Its further noted that the world’s fastest roads are found in richer economies such as the United States, Portugal, Saudi Arabia and Canada.
Kenya has been on track to counter the issue of slow roads in enhancing faster connectivity.
The country over the past decades has had steady improvements to road networks on the back of Chinese infrastructural developments such as the Nairobi-Thika Superhighway and the Nairobi expressway.
With the projects coming into operation, commuters are now experiencing reduced traffic congestion and faster trips as cities and towns attract more investment.
The superhighway, one of the first infrastructure projects to be carried by Chinese companies, has enhanced transport services and urban mobility in the Kenyan capital.

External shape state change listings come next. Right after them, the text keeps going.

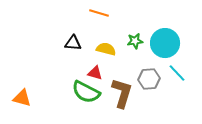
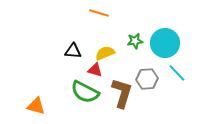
black triangle: moved 8 px down
yellow semicircle: moved 1 px left, 4 px down; rotated 36 degrees counterclockwise
red triangle: moved 3 px up
gray hexagon: moved 2 px left
green semicircle: moved 1 px left
orange triangle: moved 14 px right, 8 px down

The 50-kilometer expressway runs from Nairobi to the outskirts of the town of Thika in neighboring Kiambu County.
It has boosted the transport networks which have contributed to economic growth, with the more efficient haulage of goods and all-around savings on business costs.
The roadway has also attracted large businesses like shopping malls, banks, and supermarkets. Some high-end residential estates have also popped up.
Enhanced new businesses which consequently resulted in the creation of job opportunities where over 4,000 people were provided with jobs.
The Nairobi expressway, which stretches 27 kilometers through the heart of Nairobi, connects JKIA to Nairobi's Central Business District, the National Museum and the Presidential Palace.
It seeks to decongest Mombasa road, Uhuru highway and Waiyaki way.
Upon its completion, it was also expected to increase local employment and bring a raft of economic benefits to the congested city.
Kenya's Cabinet Secretary for Transportation and Infrastructure, James Macharia has previously hailed the expressway as one of the best on the continent.
“ This road will have a big impact in terms of mobility of Kenyans, visitors, businessmen, businesswomen and tourists. This is one of the best pieces of infrastructure ever done in Africa. In fact, it’s the longest expressway in Africa,” Macharia said.
Another project that is making life easier for Kenyans is the dual-carriage Outer-Ring Road in Nairobi. The 13 Kilometer road links the Nairobi-Thika Superhighway to the Nairobi-Mombasa highway.
It serves nearly 2.2 million people, representing 70 per cent of the city's population.
The upgrading of the Kibwezi-Kitui-Kandwia-Usueni Road, which connects the town of Kibwezi in Makueni County with Usueni in Kitui County, has greatly benefited communities along the route.
The road has opened up several villages and created opportunities for business, including those related to agriculture.
Another key roadway with backing from China is the 453 Kilometer link that forms part of the Lamu Port-South Sudan-Ethiopia Transport Corridor.
This was to be Kenya's second main transport corridor. The first corridor runs from Mombasa to Uganda via Nairobi and the country's Northern Rift Valley.
In comparison to EAC, the block has also had major road developments in addressing faster road connectivity.
The 42.4 Kilometer Arusha Bypass road sponsored by the block, connects Arusha to the Namanga road, all the way into Kenya.
It is intended to reduce the number of days people take transporting goods into Kenya and into Tanzania.
According to logistics experts, across the continent, the cost of moving goods is 3.5 times more expensive compared to high-volume global trade routes.
They attribute the high operational costs to underdeveloped rails, road networks and regulatory bottlenecks which have also been cited as major contributors to slow traffic through Africa’s ports.
The international lender, therefore, advocates for a further venture into road infrastructure developments to enhance high-speed roads in promoting inclusive and enhanced development.
Although, it also cautions on the safety and quality concerns that come with high-speed roads.
“It is difficult to distill road quality into a single statistic and countries might not fully capture the engineering challenges of building quality roads in diverse and difficult terrain,” IMF says.
The lender hereby advises policymakers and planners to assess their road infrastructure relative to peer countries and the value of future road investment.
This could also be extended to monitor speeds on smaller roads which can be critical for many in rural areas.